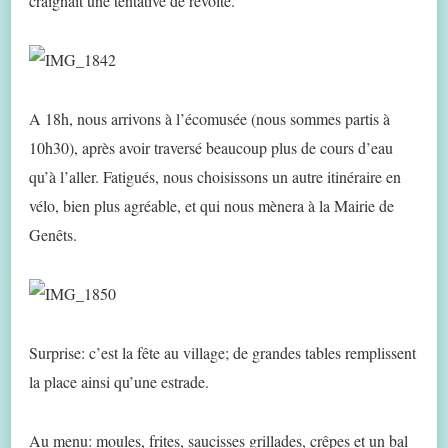
craignait une tentative de révolte.
A 18h, nous arrivons à l’écomusée (nous sommes partis à
10h30), après avoir traversé beaucoup plus de cours d’eau
qu’à l’aller. Fatigués, nous choisissons un autre itinéraire en
vélo, bien plus agréable, et qui nous mènera à la Mairie de
Genêts.
Surprise: c’est la fête au village; de grandes tables remplissent
la place ainsi qu’une estrade.
Au menu: moules, frites, saucisses grillades, crêpes et un bal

EXERCISE BRIEF> Your output should consist only of the lines from the one containing "vélo, bien plus" to the end of the records above, each retyped exactly.

OUTPUT>
vélo, bien plus agréable, et qui nous mènera à la Mairie de
Genêts.
Surprise: c’est la fête au village; de grandes tables remplissent
la place ainsi qu’une estrade.
Au menu: moules, frites, saucisses grillades, crêpes et un bal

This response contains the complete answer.